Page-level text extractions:
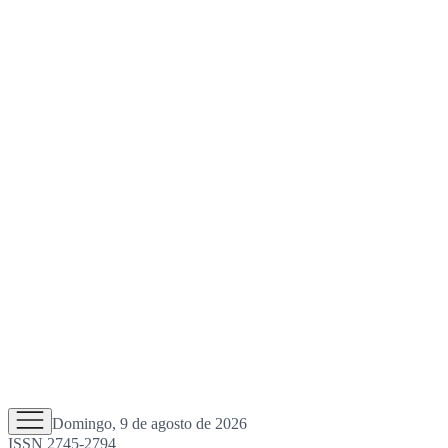
Domingo, 9 de agosto de 2026
ISSN 2745-2794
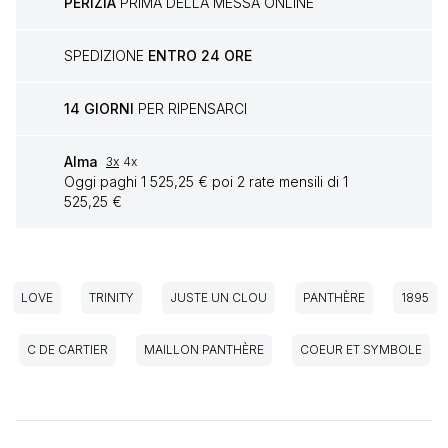
PERIZIA
PRIMA DELLA MESSA ONLINE
SPEDIZIONE
ENTRO 24 ORE
14 GIORNI
PER RIPENSARCI
Alma
3x
4x
Oggi paghi 1 525,25 € poi 2 rate mensili di 1
525,25 €
LOVE
TRINITY
JUSTE UN CLOU
PANTHÈRE
1895
C DE CARTIER
MAILLON PANTHÈRE
COEUR ET SYMBOLE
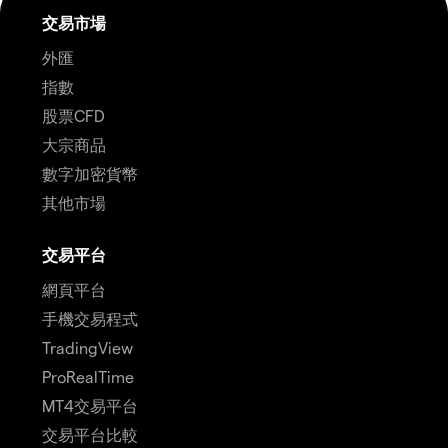
交易市場
外匯
指數
股票CFD
大宗商品
數字加密貨幣
其他市場
交易平台
網頁平台
手機交易程式
TradingView
ProRealTime
MT4交易平台
交易平台比較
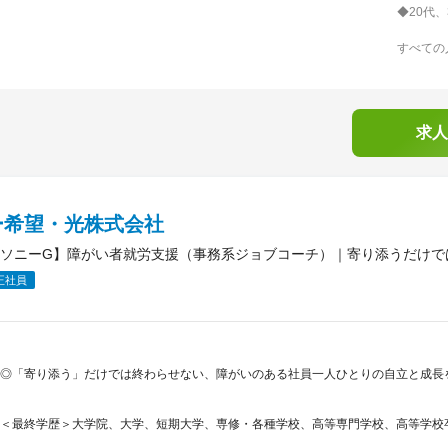
◆20代、
すべての
求人
ー希望・光株式会社
ソニーG】障がい者就労支援（事務系ジョブコーチ）｜寄り添うだけで
正社員
◎「寄り添う」だけでは終わらせない、障がいのある社員一人ひとりの自立と成長を
＜最終学歴＞大学院、大学、短期大学、専修・各種学校、高等専門学校、高等学校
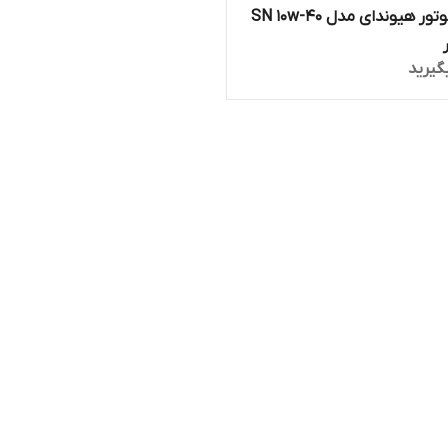
روغن موتور هیوندای مدل SN 10w-40
گیرید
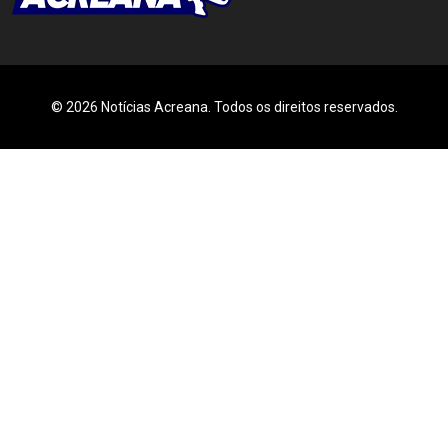
© 2026 Notícias Acreana. Todos os direitos reservados.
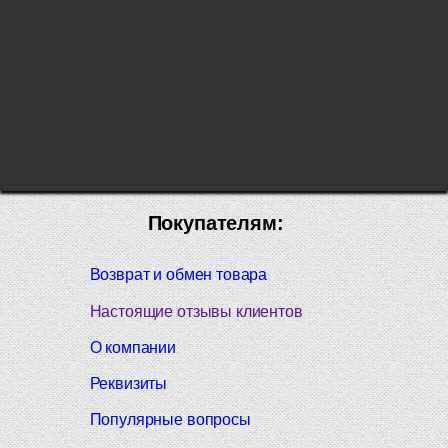
Покупателям:
Возврат и обмен товара
Настоящие отзывы клиентов
О компании
Реквизиты
Популярные вопросы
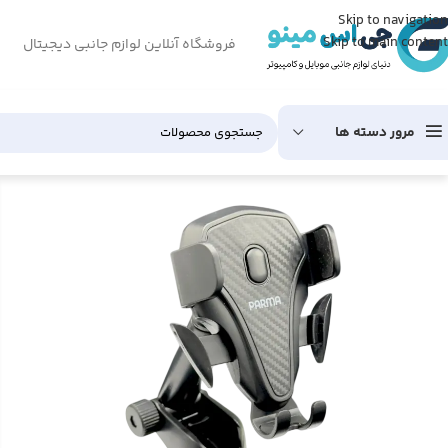
Skip to navigation
Skip to main content
فروشگاه آنلاین لوازم جانبی دیجیتال
مرور دسته ها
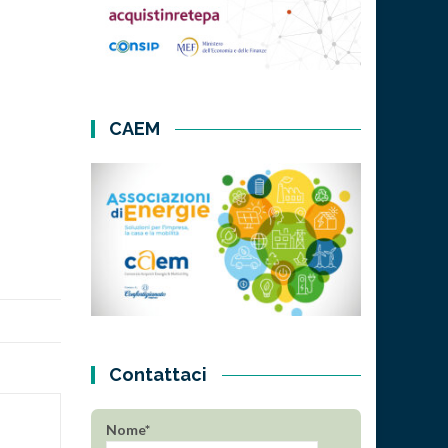
CAEM
Contattaci
Nome*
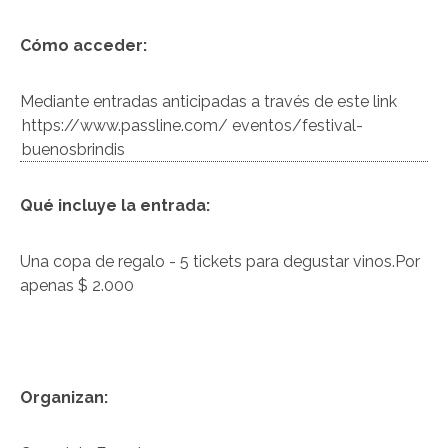
Cómo acceder:
Mediante entradas anticipadas a través de este link
https://www.passline.com/ eventos/festival-
buenosbrindis
Qué incluye la entrada:
Una copa de regalo - 5 tickets para degustar vinos.Por
apenas $ 2.000
Organizan:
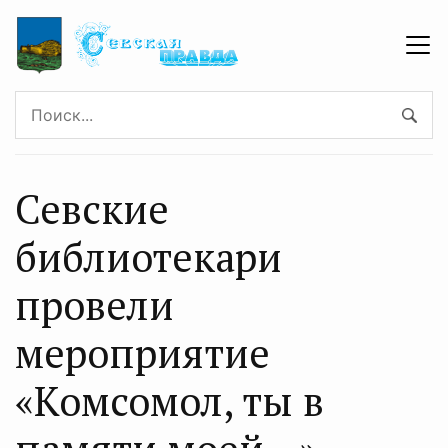
Севские
библиотекари
провели
мероприятие
«Комсомол, ты в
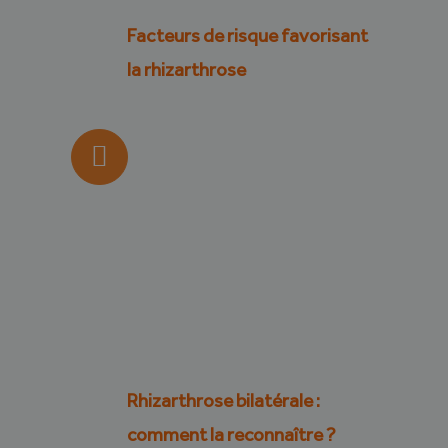
Facteurs de risque favorisant
la rhizarthrose
Rhizarthrose bilatérale :
comment la reconnaître ?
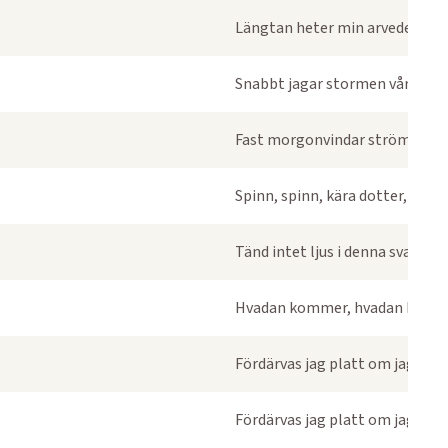
Längtan heter min arvedel, slott
Snabbt jagar stormen våra år
Fast morgonvindar strömma ige
Spinn, spinn, kära dotter, jag kö
Tänd intet ljus i denna svarta k
Hvadan kommer, hvadan kommer
Fördärvas jag platt om jag viker 
Fördärvas jag platt om jag viker 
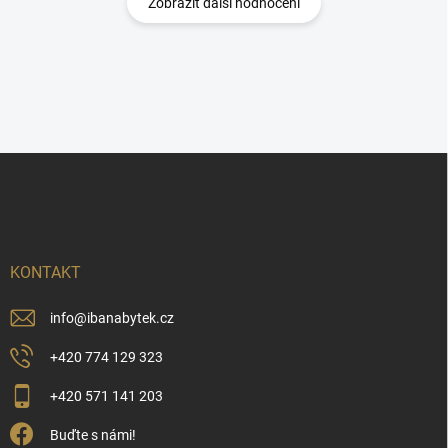
Zobrazit další hodnocení
Z
á
p
a
t
í
KONTAKT
info
@
ibanabytek.cz
+420 774 129 323
+420 571 141 203
Buďte s námi!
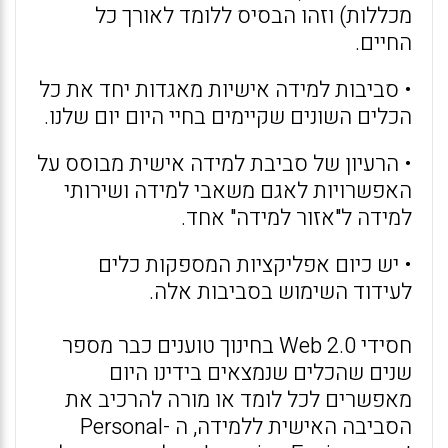
מכללות) וזהו הבסיס ללומד לאורך כל
החיים.
• סביבות למידה אישיות מאגדות יחד את כל
הכלים השונים שקיימים בחיי היום יום שלנו.
• הרעיון של סביבת למידה אישית מבוסס על
האפשרויות לאגם משאבי למידה ושירותי
למידה ל"אזור למידה" אחד.
• יש כיום אפליקציות המספקות כלים
לעידוד השימוש בסביבות אלה.
חסידי Web 2.0 בחינוך טוענים כבר מספר
שנים שהכלים שנמצאים בידינו היום
מאפשרים לכל לומד או מורה להרכיב את
הסביבה האישית ללמידה, ה -Personal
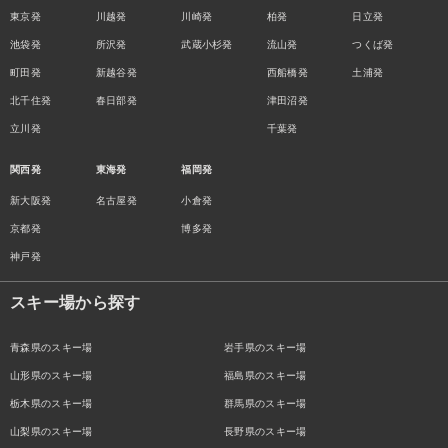
東京発
川越発
川崎発
柏発
日立発
池袋発
所沢発
武蔵小杉発
流山発
つくば発
町田発
新越谷発
西船橋発
土浦発
北千住発
春日部発
津田沼発
立川発
千葉発
関西発
東海発
福岡発
新大阪発
名古屋発
小倉発
京都発
博多発
神戸発
スキー場から探す
青森県のスキー場
岩手県のスキー場
山形県のスキー場
福島県のスキー場
栃木県のスキー場
群馬県のスキー場
山梨県のスキー場
長野県のスキー場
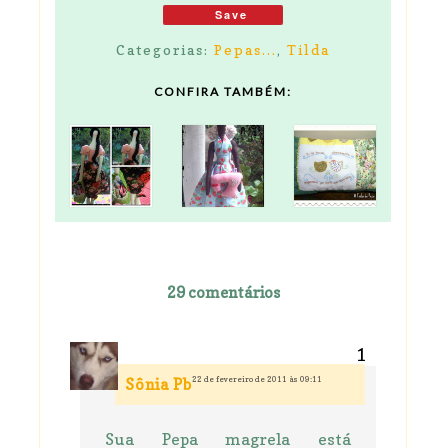
Save
Categorias:
Pepas...
,
Tilda
CONFIRA TAMBÉM:
29 comentários
22 de fevereiro de 2011 às 09:11
Sônia Pb
Sua Pepa magrela está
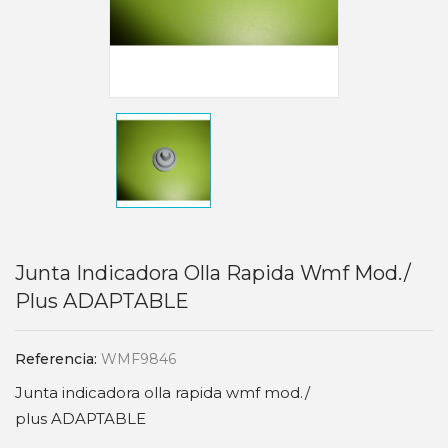
Junta Indicadora Olla Rapida Wmf Mod./
Plus ADAPTABLE
Referencia:
WMF9846
Junta indicadora olla rapida wmf mod./
plus ADAPTABLE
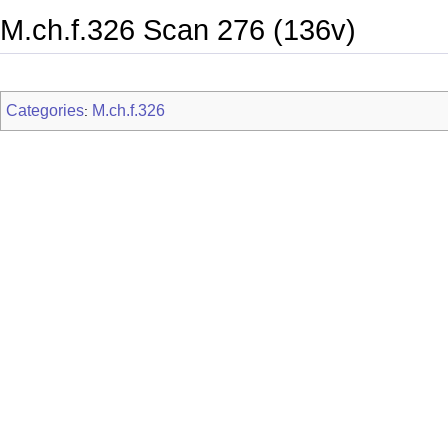
M.ch.f.326 Scan 276 (136v)
Categories
M.ch.f.326
:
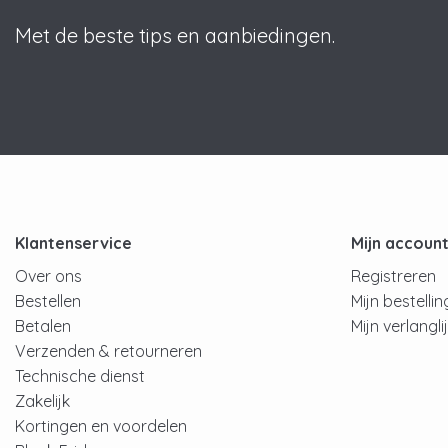
Met de beste tips en aanbiedingen.
Klantenservice
Mijn accoun
Over ons
Registreren
Bestellen
Mijn bestelli
Betalen
Mijn verlangli
Verzenden & retourneren
Technische dienst
Zakelijk
Kortingen en voordelen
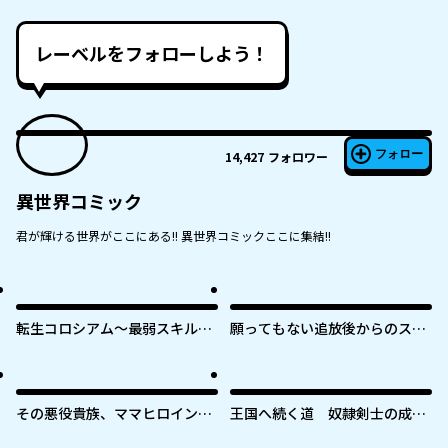
レーベルをフォローしよう！
フォロー
14,427
フォロワー
異世界コミック
君が輝ける世界がここにある!! 異世界コミックここに集結!!
転生コロシアム～最弱スキルで
願ってもない追放後からのスロ
最強の女たちを攻略して奴隷ハ
ーライフ？ 〜引退したはずが成
ーレム作ります～
り行きで美少女ギャルの師匠に
なったらなぜかめちゃくちゃ懐
かれた〜
その悪役貴族、ママヒロインが
王国へ続く道 奴隷剣士の成り
好きすぎる ～真摯な努力で最強
上がり英雄譚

About this task:
The records above, minus their pictures, are to be returned verbatim.

Task response:
Domingo, 9 de agosto de 2026
ISSN 2745-2794
PERIZIA
PRIMA DELLA MESSA ONLINE
SPEDIZIONE
ENTRO 24 ORE
14 GIORNI
PER RIPENSARCI
Alma
3x
4x
Oggi paghi 1 525,25 € poi 2 rate mensili di 1
525,25 €
LOVE
TRINITY
JUSTE UN CLOU
PANTHÈRE
1895
C DE CARTIER
MAILLON PANTHÈRE
COEUR ET SYMBOLE
交易市場
外匯
指數
股票CFD
大宗商品
數字加密貨幣
其他市場
交易平台
網頁平台
手機交易程式
TradingView
ProRealTime
MT4交易平台
交易平台比較
◆20代、
すべての
求人
ー希望・光株式会社
ソニーG】障がい者就労支援（事務系ジョブコーチ）｜寄り添うだけで
正社員
◎「寄り添う」だけでは終わらせない、障がいのある社員一人ひとりの自立と成長を
＜最終学歴＞大学院、大学、短期大学、専修・各種学校、高等専門学校、高等学校
روغن موتور هیوندای مدل SN 10w-40
گیرید
© 2026 Notícias Acreana. Todos os direitos reservados.
Покупателям:
Возврат и обмен товара
Настоящие отзывы клиентов
О компании
Реквизиты
Популярные вопросы
Skip to navigation
Skip to main content
فروشگاه آنلاین لوازم جانبی دیجیتال
مرور دسته ها
CAEM
Contattaci
Nome*
Cómo acceder:
Mediante entradas anticipadas a través de este link
https://www.passline.com/ eventos/festival-
buenosbrindis
Qué incluye la entrada:
Una copa de regalo - 5 tickets para degustar vinos.Por
apenas $ 2.000
Organizan:
Севские
библиотекари
провели
мероприятие
«Комсомол, ты в
Facteurs de risque favorisant
la rhizarthrose
Rhizarthrose bilatérale :
comment la reconnaître ?
Längtan heter min arvedel, slott
Snabbt jagar stormen våra år
Fast morgonvindar strömma ige
Spinn, spinn, kära dotter, jag kö
Tänd intet ljus i denna svarta k
Hvadan kommer, hvadan kommer
Fördärvas jag platt om jag viker 
Fördärvas jag platt om jag viker 
Zobrazit další hodnocení
Z
á
p
a
t
í
KONTAKT
info
@
ibanabytek.cz
+420 774 129 323
+420 571 141 203
Buďte s námi!
מכללות) וזהו הבסיס ללומד לאורך כל
החיים.
• סביבות למידה אישיות מאגדות יחד את כל
הכלים השונים שקיימים בחיי היום יום שלנו.
• הרעיון של סביבת למידה אישית מבוסס על
האפשרויות לאגם משאבי למידה ושירותי
למידה ל"אזור למידה" אחד.
• יש כיום אפליקציות המספקות כלים
לעידוד השימוש בסביבות אלה.
חסידי Web 2.0 בחינוך טוענים כבר מספר
שנים שהכלים שנמצאים בידינו היום
מאפשרים לכל לומד או מורה להרכיב את
הסביבה האישית ללמידה, ה -Personal
東京発
川越発
川崎発
柏発
日立発
池袋発
所沢発
武蔵小杉発
流山発
つくば発
町田発
新越谷発
西船橋発
土浦発
北千住発
春日部発
津田沼発
立川発
千葉発
関西発
東海発
福岡発
新大阪発
名古屋発
小倉発
京都発
博多発
神戸発
スキー場から探す
青森県のスキー場
岩手県のスキー場
山形県のスキー場
福島県のスキー場
栃木県のスキー場
群馬県のスキー場
山梨県のスキー場
長野県のスキー場
Save
Categorias:
Pepas...
,
Tilda
CONFIRA TAMBÉM:
29 comentários
22 de fevereiro de 2011 às 09:11
Sônia Pb
Sua Pepa magrela está
Junta Indicadora Olla Rapida Wmf Mod./
Plus ADAPTABLE
Referencia:
WMF9846
Junta indicadora olla rapida wmf mod./
plus ADAPTABLE
M.ch.f.326 Scan 276 (136v)
Categories
M.ch.f.326
:
Met de beste tips en aanbiedingen.
Klantenservice
Mijn accoun
Over ons
Registreren
Bestellen
Mijn bestelli
Betalen
Mijn verlangli
Verzenden & retourneren
Technische dienst
Zakelijk
Kortingen en voordelen
レーベルをフォローしよう！
フォロー
14,427
フォロワー
異世界コミック
君が輝ける世界がここにある!! 異世界コミックここに集結!!
転生コロシアム～最弱スキルで
願ってもない追放後からのスロ
最強の女たちを攻略して奴隷ハ
ーライフ？ 〜引退したはずが成
ーレム作ります～
り行きで美少女ギャルの師匠に
なったらなぜかめちゃくちゃ懐
かれた〜
その悪役貴族、ママヒロインが
王国へ続く道 奴隷剣士の成り
好きすぎる ～真摯な努力で最強
上がり英雄譚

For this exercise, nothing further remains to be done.